--- START ---

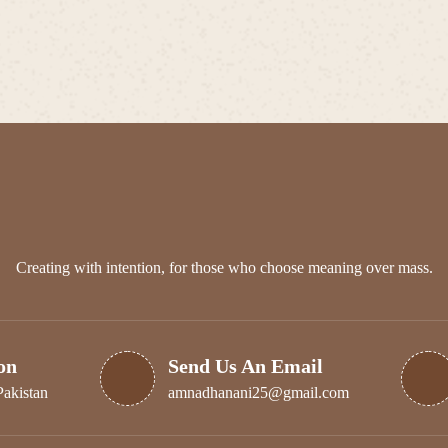
has
multiple
₨ 350
multiple
variants.
variants.
The
The
options
options
may
may
be
be
chosen
chosen
on
on
the
the
product
product
page
page
Creating with intention, for those who choose meaning over mass.
on
Send Us An Email
Pakistan
amnadhanani25@gmail.com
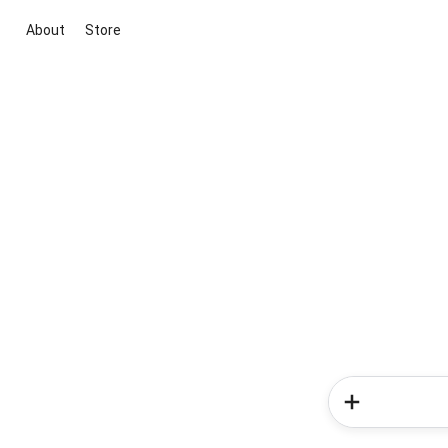
About
Store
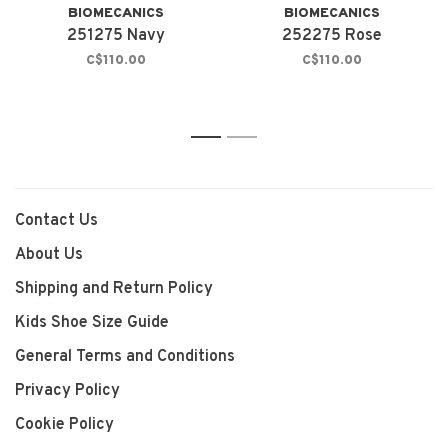
BIOMECANICS
BIOMECANICS
251275 Navy
252275 Rose
C$110.00
C$110.00
1
2
Contact Us
About Us
Shipping and Return Policy
Kids Shoe Size Guide
General Terms and Conditions
Privacy Policy
Cookie Policy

--- END ---

▶ **Your task**
In the reply, give again exactly the lines from the beginning of the entries above through the line with "Shipping and Return Policy"; pictures stay out.

▶ **Answer area**
has
multiple
₨ 350
multiple
variants.
variants.
The
The
options
options
may
may
be
be
chosen
chosen
on
on
the
the
product
product
page
page
Creating with intention, for those who choose meaning over mass.
on
Send Us An Email
Pakistan
amnadhanani25@gmail.com
About
Store
BIOMECANICS
BIOMECANICS
251275 Navy
252275 Rose
C$110.00
C$110.00
1
2
Contact Us
About Us
Shipping and Return Policy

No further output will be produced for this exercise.